Citada, a ré alega a caducidade da acão atento o disposto no art. 1817.º, do CC dizendo que o A. atingiu a maioridade a 5 de Junho de 1959, data a partir da qual dispunha de 10 anos para intentar a presente acção. Podia discutir-se, aliás, se o A. tinha ou não conhecimento de que J… seria seu pai e de tal forma, aproveitar-se ainda do prazo de 3 anos previsto na al. c) do nº 2 (conhecimento superveniente de factos ou circunstâncias que possibilitem ou justifiquem a investigação). Porém, face ao alegado, o A. há muito que teria conhecimento de quem seria o seu pai. Poderia, ainda discutir-se, se o A. ainda poderia beneficiar do prazo previsto na al. b) do nº 2 do artigo 1817º (cessação do tratamento como filho pelo pretenso pai). Mais uma vez, o prazo há muito que se esgotou, pois que foi reconhecido e tratado como filho pelo pretenso pai até à morte deste. Ora, o pretenso pai faleceu a 19 de Outubro de 2000, ou seja, há mais de 13 anos. É assim óbvio que caducou o prazo para o A. intentar a presente acção.
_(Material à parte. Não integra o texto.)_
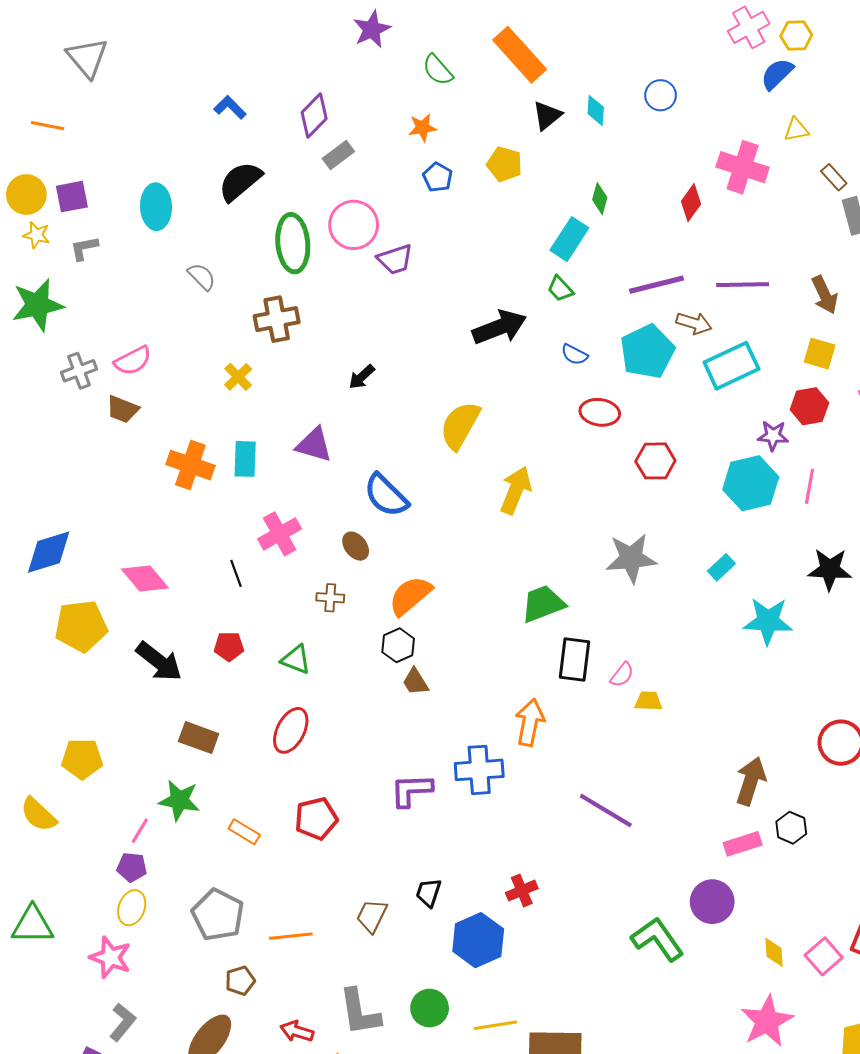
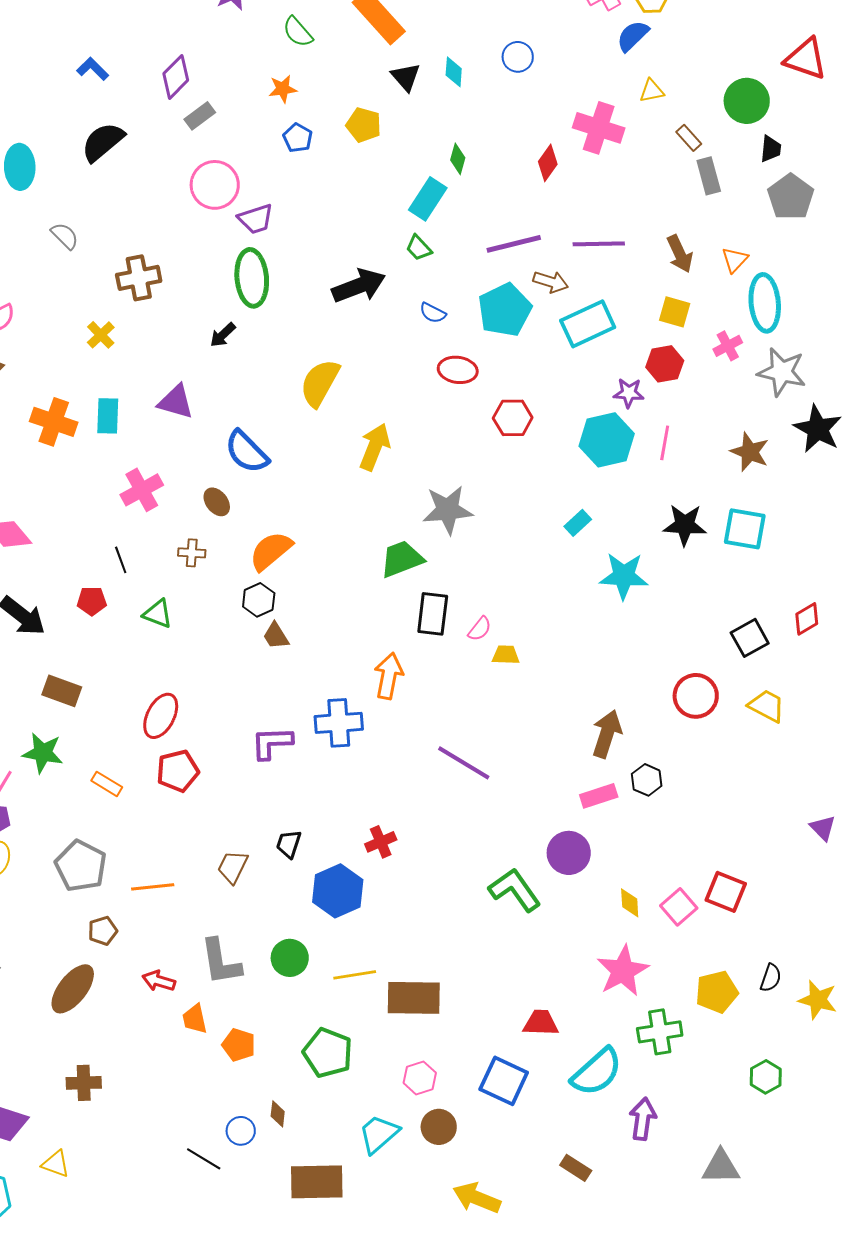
black triangle: (547, 115) -> (406, 77), turned -32
green ellipse: (293, 243) -> (252, 278), moved
gray star: (631, 558) -> (448, 510), moved
black line: (236, 573) -> (121, 560), moved
red ellipse: (291, 730) -> (161, 716), moved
Por fim, a ré invoca a constitucionalidade do prazo legal supra mencionado e impugna os factos alegados pelo autor.

O autor responde alegando a inconstitucionalidade dos prazos previstos no art. 1817.º, do CC.

Seguiu-se a prolação de despacho saneador-sentença com o seguinte teor final Face ao exposto, julga-se procedente a excepção peremptória da caducidade invocada pela ré e, consequentemente, absolve-se a ré do pedido.

Custas pelo autor.

Registe e notifique.

Apelou o Autor, concluindo do seguinte modo as suas alegações de recurso: 1. Além do mais, a invocação pela Ré da inconstitucionalidade do prazo legal da caducidade da ação e a impugnação dos fatos alegados pelo Autor, são insuficientes, para não dizer mesmo inexistentes.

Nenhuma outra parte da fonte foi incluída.